Could you elaborate on this diagram. This is similar to my set-up, except the remote overflow is about an inch higher. Could you explain "coolant is taking the easy way out"?.

Thanks
 

Ron Earp

Admin
Could you elaborate on this diagram. This is similar to my set-up, except the remote overflow is about an inch higher. Could you explain "coolant is taking the easy way out"?.

Thanks

You need to block the rear coolant taps in the manifold. Otherwise the coolant doesn't flow from the back of the head to the front of the manifold, it just comes up through the block, out of the back of the head, into the rear of the manifold, then out to the header tank.
 
Ron,
You have the saame unit as mine. You should have two screw adjusters. One is for the adjustment of where full is the other is for the low level lite. There should be three wires to atach also. The positive, negative, and the sender wire. I'm at work right now, but when I get home I will give you the particulars for setting them.


Jeff,
I am using the Racetech seats for my 40. Every time I rode in someones 40, I felt like I was sliding all over the place and was holding on to whatever in turns. I am 5-9 and 160 so I am not that small. The Racetech seats fit me like a glove and fit in the space allowed for the seats, I will get some regular seats for show. Take a look at Pete's DRB for a seat that has some side bolsters in a reguylar seat. The Racetech seats are slanted back and fit right up to the firewall and have slots for a full 5-6 point straps.

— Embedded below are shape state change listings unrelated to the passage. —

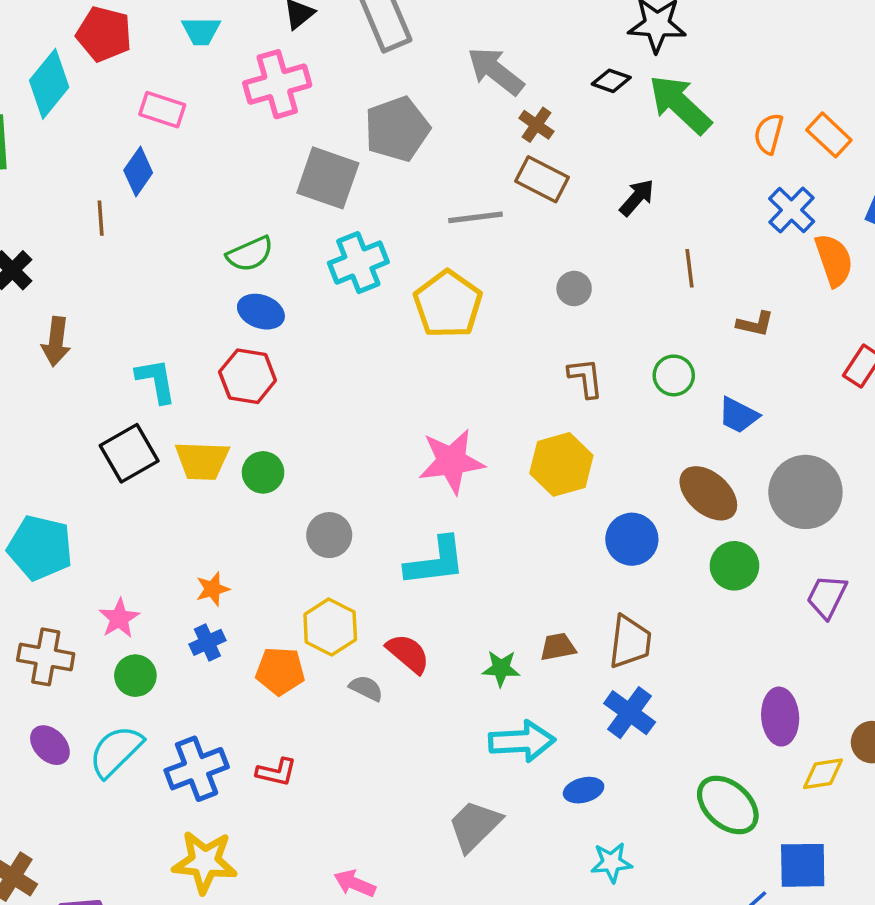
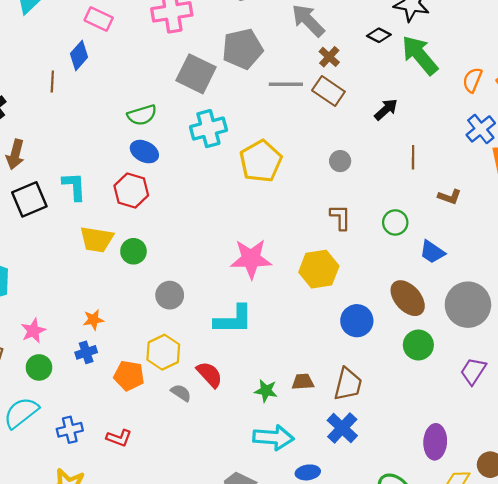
gray line: (476, 217) -> (286, 84), moved
black square: (129, 453) -> (29, 199), moved
blue cross: (197, 769) -> (70, 430), size x0.7

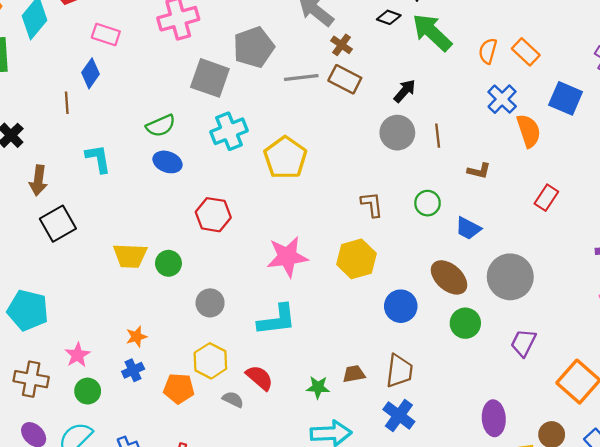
gray circle: (340, 161) -> (397, 133), moved, size x1.6
cyan L-shape: (74, 186) -> (98, 159), moved
red hexagon: (131, 191) -> (213, 215), moved

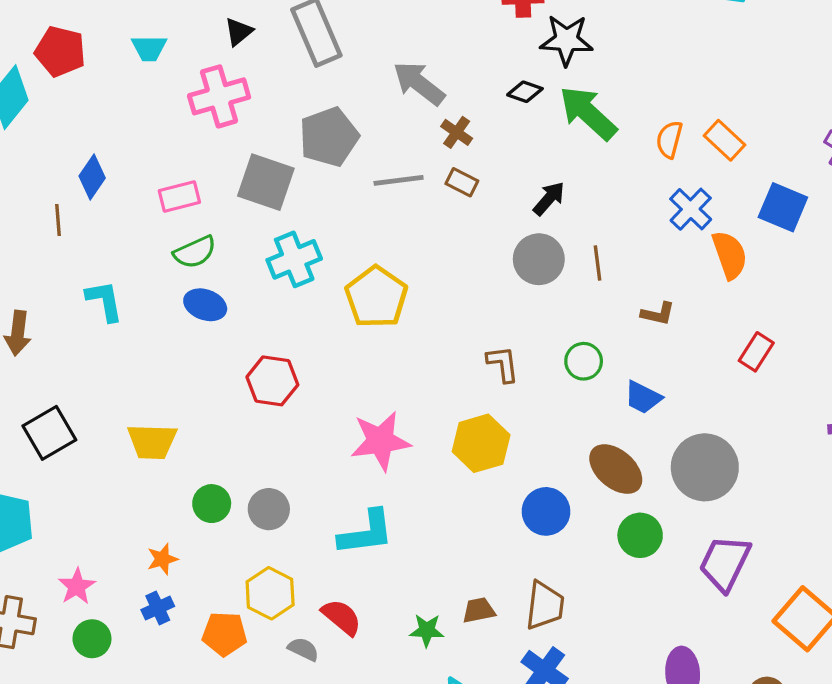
pink rectangle: (106, 34) -> (179, 197), moved, turned -32
brown rectangle: (345, 79) -> (462, 182), size x0.7
black square: (58, 224) -> (49, 433), moved
green circle: (168, 263) -> (212, 504), moved
purple trapezoid: (523, 343) -> (725, 563), size x1.4

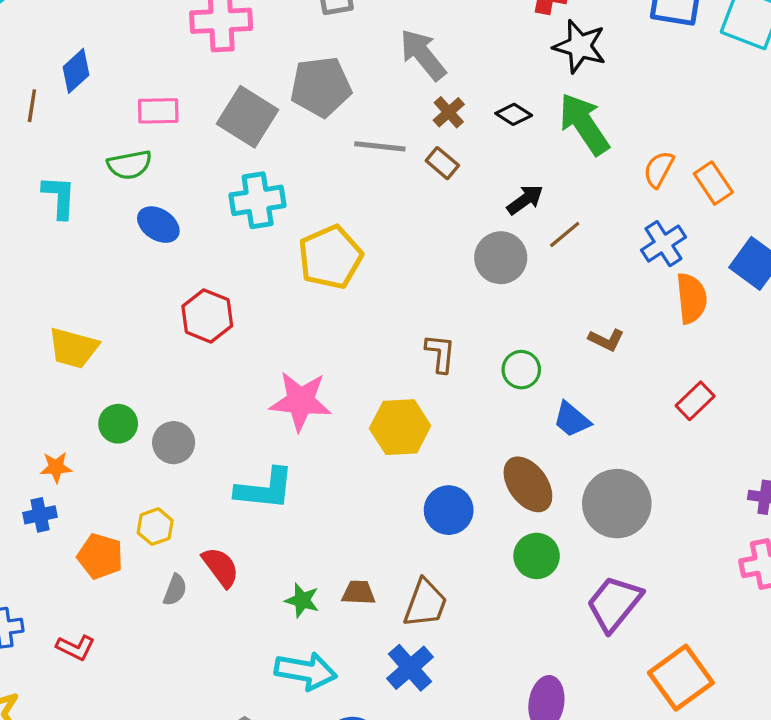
black diamond: (525, 92) -> (514, 114), moved
green semicircle: (195, 252) -> (129, 165), moved
brown line: (597, 263) -> (565, 234), moved, turned 44
yellow hexagon: (270, 593) -> (155, 527), size x0.7
gray semicircle: (303, 649) -> (175, 590), turned 72

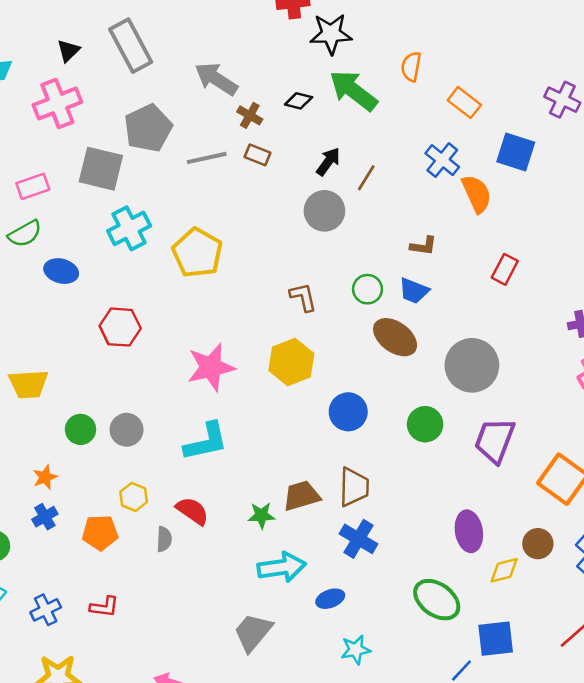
orange semicircle: (659, 169) -> (411, 67), moved
blue trapezoid: (572, 419) -> (414, 291), moved
brown ellipse: (528, 484) -> (395, 337), moved
brown trapezoid: (359, 593) -> (301, 496), size x1.4

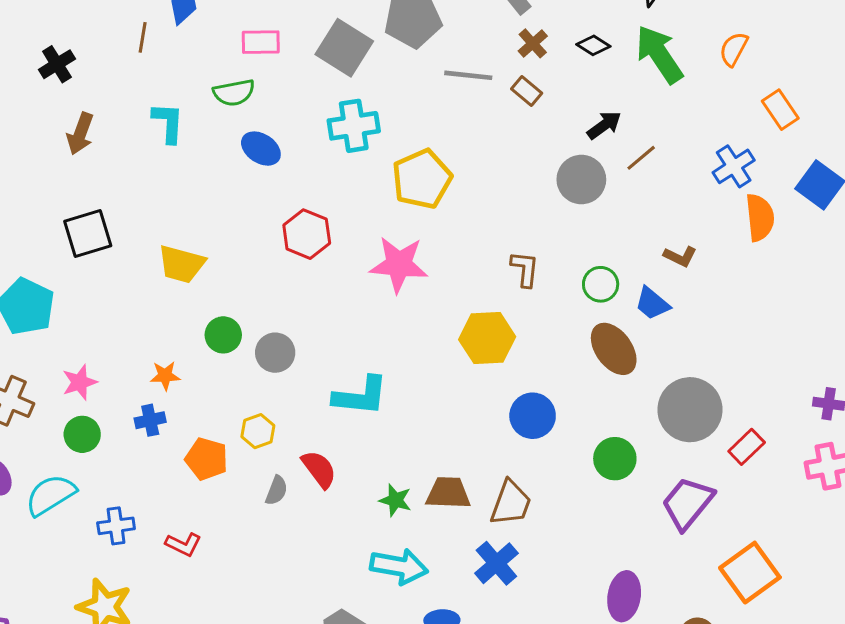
red rectangle: (505, 269) -> (747, 447), moved
pink star: (211, 367) -> (399, 264), moved

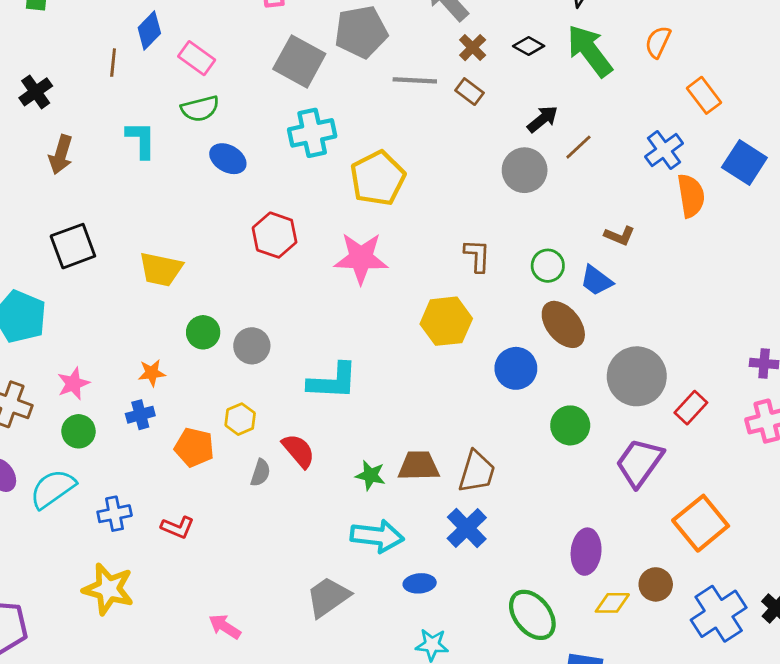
pink rectangle: (261, 42) -> (197, 58), moved, turned 40
blue circle: (533, 416) -> (516, 368), moved

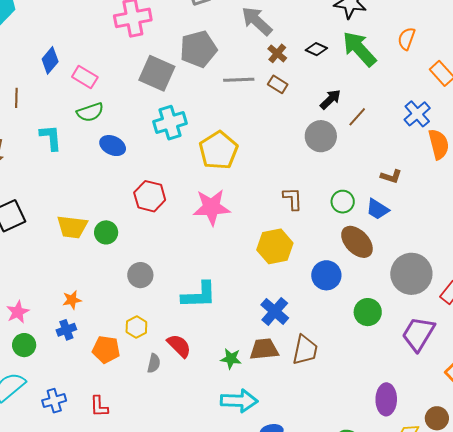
brown line: (113, 63) -> (16, 98), moved
green circle: (203, 332) -> (106, 232), moved
red L-shape: (178, 527) -> (99, 406), turned 70
blue cross: (467, 528) -> (275, 311), moved

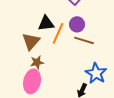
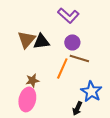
orange line: (58, 33) -> (62, 68), moved
brown triangle: (31, 41) -> (26, 39), moved

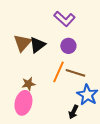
black triangle: (41, 41) -> (37, 45), turned -30
brown line: (79, 58) -> (75, 73), moved

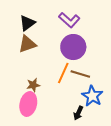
brown triangle: (22, 43) -> (27, 44), turned 30
black triangle: (37, 45) -> (27, 23), moved
purple circle: (68, 46) -> (73, 47), size x1.6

Do a search for Racetech and the thread(s) that I have posted them on will come up. I don't remember the style they are as they aren't real easy to find on their site, I seem to remember the Saker as the model as they were made specificly for that car. The mounts are adjustable and they sit about 1/2" off the floor.Here is the page.
http://http://www.racetechseatsna.com/products.php?name=Seats/RTSAKER.php

Bill
 

Ron Earp

Admin
Ron,
You have the saame unit as mine. You should have two screw adjusters. One is for the adjustment of where full is the other is for the low level lite. There should be three wires to atach also. The positive, negative, and the sender wire. I'm at work right now, but when I get home I will give you the particulars for setting them.

Hey Bill,

You don't need to do that. I have the new style, mentioned on the website, that has no screw adjusters. I have the screw adjust directions that shipped with it, but, this unit has no adjustment screws and four terminals - ground, 12V, sender, and low fuel alarm. Different animal.